#### SUPPLIED DATA
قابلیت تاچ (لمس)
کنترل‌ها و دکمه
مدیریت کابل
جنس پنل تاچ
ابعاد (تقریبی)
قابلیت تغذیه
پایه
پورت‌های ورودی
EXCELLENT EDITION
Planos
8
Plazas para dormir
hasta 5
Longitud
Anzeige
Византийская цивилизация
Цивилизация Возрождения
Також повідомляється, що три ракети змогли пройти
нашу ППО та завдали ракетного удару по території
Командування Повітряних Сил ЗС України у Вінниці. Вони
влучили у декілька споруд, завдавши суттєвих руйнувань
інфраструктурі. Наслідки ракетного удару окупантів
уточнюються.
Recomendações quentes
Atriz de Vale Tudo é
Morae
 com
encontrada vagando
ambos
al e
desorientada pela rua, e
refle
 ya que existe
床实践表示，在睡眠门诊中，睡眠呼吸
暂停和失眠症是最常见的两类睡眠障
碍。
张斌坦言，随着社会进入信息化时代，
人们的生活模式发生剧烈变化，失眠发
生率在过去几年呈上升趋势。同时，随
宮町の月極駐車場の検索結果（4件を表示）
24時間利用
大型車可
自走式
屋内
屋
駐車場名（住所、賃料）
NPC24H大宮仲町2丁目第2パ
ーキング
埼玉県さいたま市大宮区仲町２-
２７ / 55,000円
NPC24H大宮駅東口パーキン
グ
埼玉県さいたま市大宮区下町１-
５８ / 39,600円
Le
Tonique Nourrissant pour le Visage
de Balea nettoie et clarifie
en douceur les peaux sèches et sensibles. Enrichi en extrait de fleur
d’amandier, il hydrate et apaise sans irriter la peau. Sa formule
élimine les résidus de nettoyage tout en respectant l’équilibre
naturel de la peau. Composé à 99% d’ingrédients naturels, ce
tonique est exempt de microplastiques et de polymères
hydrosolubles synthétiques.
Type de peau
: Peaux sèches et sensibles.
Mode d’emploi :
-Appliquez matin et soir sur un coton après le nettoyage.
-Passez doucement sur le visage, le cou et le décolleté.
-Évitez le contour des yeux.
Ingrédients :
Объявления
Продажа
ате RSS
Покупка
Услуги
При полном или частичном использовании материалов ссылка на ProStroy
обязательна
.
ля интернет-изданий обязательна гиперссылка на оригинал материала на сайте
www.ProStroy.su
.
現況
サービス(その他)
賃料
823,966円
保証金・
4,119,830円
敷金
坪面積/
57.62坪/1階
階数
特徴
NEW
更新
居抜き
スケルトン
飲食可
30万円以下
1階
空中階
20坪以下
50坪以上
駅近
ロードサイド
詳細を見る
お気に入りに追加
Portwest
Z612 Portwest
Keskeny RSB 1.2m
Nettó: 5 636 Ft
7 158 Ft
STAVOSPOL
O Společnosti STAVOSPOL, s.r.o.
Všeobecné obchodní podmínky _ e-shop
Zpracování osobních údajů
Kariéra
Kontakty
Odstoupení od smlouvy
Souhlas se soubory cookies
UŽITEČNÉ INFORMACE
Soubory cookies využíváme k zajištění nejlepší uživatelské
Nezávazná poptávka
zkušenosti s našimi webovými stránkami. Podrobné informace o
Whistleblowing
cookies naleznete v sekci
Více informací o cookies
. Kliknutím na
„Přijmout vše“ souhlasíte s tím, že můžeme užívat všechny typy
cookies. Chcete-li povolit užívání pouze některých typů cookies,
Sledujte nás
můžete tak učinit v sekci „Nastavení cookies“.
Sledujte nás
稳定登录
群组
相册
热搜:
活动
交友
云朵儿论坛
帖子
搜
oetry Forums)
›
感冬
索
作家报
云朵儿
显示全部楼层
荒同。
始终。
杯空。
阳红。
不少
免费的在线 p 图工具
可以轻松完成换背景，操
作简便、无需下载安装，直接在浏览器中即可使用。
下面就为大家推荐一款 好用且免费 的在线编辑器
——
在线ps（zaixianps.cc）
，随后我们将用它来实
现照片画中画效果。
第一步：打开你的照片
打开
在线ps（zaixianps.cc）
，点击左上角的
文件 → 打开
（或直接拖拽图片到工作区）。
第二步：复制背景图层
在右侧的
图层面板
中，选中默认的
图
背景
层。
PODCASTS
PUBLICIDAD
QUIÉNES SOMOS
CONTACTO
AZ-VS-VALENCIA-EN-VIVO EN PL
########
WORK REQUEST
Output all of the data in full, exactly as given.

EXERCISE RESULT
قابلیت تاچ (لمس)
کنترل‌ها و دکمه
مدیریت کابل
جنس پنل تاچ
ابعاد (تقریبی)
قابلیت تغذیه
پایه
پورت‌های ورودی
EXCELLENT EDITION
Planos
8
Plazas para dormir
hasta 5
Longitud
Anzeige
Византийская цивилизация
Цивилизация Возрождения
Також повідомляється, що три ракети змогли пройти
нашу ППО та завдали ракетного удару по території
Командування Повітряних Сил ЗС України у Вінниці. Вони
влучили у декілька споруд, завдавши суттєвих руйнувань
інфраструктурі. Наслідки ракетного удару окупантів
уточнюються.
Recomendações quentes
Atriz de Vale Tudo é
Morae
 com
encontrada vagando
ambos
al e
desorientada pela rua, e
refle
 ya que existe
床实践表示，在睡眠门诊中，睡眠呼吸
暂停和失眠症是最常见的两类睡眠障
碍。
张斌坦言，随着社会进入信息化时代，
人们的生活模式发生剧烈变化，失眠发
生率在过去几年呈上升趋势。同时，随
宮町の月極駐車場の検索結果（4件を表示）
24時間利用
大型車可
自走式
屋内
屋
駐車場名（住所、賃料）
NPC24H大宮仲町2丁目第2パ
ーキング
埼玉県さいたま市大宮区仲町２-
２７ / 55,000円
NPC24H大宮駅東口パーキン
グ
埼玉県さいたま市大宮区下町１-
５８ / 39,600円
Le
Tonique Nourrissant pour le Visage
de Balea nettoie et clarifie
en douceur les peaux sèches et sensibles. Enrichi en extrait de fleur
d’amandier, il hydrate et apaise sans irriter la peau. Sa formule
élimine les résidus de nettoyage tout en respectant l’équilibre
naturel de la peau. Composé à 99% d’ingrédients naturels, ce
tonique est exempt de microplastiques et de polymères
hydrosolubles synthétiques.
Type de peau
: Peaux sèches et sensibles.
Mode d’emploi :
-Appliquez matin et soir sur un coton après le nettoyage.
-Passez doucement sur le visage, le cou et le décolleté.
-Évitez le contour des yeux.
Ingrédients :
Объявления
Продажа
ате RSS
Покупка
Услуги
При полном или частичном использовании материалов ссылка на ProStroy
обязательна
.
ля интернет-изданий обязательна гиперссылка на оригинал материала на сайте
www.ProStroy.su
.
現況
サービス(その他)
賃料
823,966円
保証金・
4,119,830円
敷金
坪面積/
57.62坪/1階
階数
特徴
NEW
更新
居抜き
スケルトン
飲食可
30万円以下
1階
空中階
20坪以下
50坪以上
駅近
ロードサイド
詳細を見る
お気に入りに追加
Portwest
Z612 Portwest
Keskeny RSB 1.2m
Nettó: 5 636 Ft
7 158 Ft
STAVOSPOL
O Společnosti STAVOSPOL, s.r.o.
Všeobecné obchodní podmínky _ e-shop
Zpracování osobních údajů
Kariéra
Kontakty
Odstoupení od smlouvy
Souhlas se soubory cookies
UŽITEČNÉ INFORMACE
Soubory cookies využíváme k zajištění nejlepší uživatelské
Nezávazná poptávka
zkušenosti s našimi webovými stránkami. Podrobné informace o
Whistleblowing
cookies naleznete v sekci
Více informací o cookies
. Kliknutím na
„Přijmout vše“ souhlasíte s tím, že můžeme užívat všechny typy
cookies. Chcete-li povolit užívání pouze některých typů cookies,
Sledujte nás
můžete tak učinit v sekci „Nastavení cookies“.
Sledujte nás
稳定登录
群组
相册
热搜:
活动
交友
云朵儿论坛
帖子
搜
oetry Forums)
›
感冬
索
作家报
云朵儿
显示全部楼层
荒同。
始终。
杯空。
阳红。
不少
免费的在线 p 图工具
可以轻松完成换背景，操
作简便、无需下载安装，直接在浏览器中即可使用。
下面就为大家推荐一款 好用且免费 的在线编辑器
——
在线ps（zaixianps.cc）
，随后我们将用它来实
现照片画中画效果。
第一步：打开你的照片
打开
在线ps（zaixianps.cc）
，点击左上角的
文件 → 打开
（或直接拖拽图片到工作区）。
第二步：复制背景图层
在右侧的
图层面板
中，选中默认的
图
背景
层。
PODCASTS
PUBLICIDAD
QUIÉNES SOMOS
CONTACTO
AZ-VS-VALENCIA-EN-VIVO EN PL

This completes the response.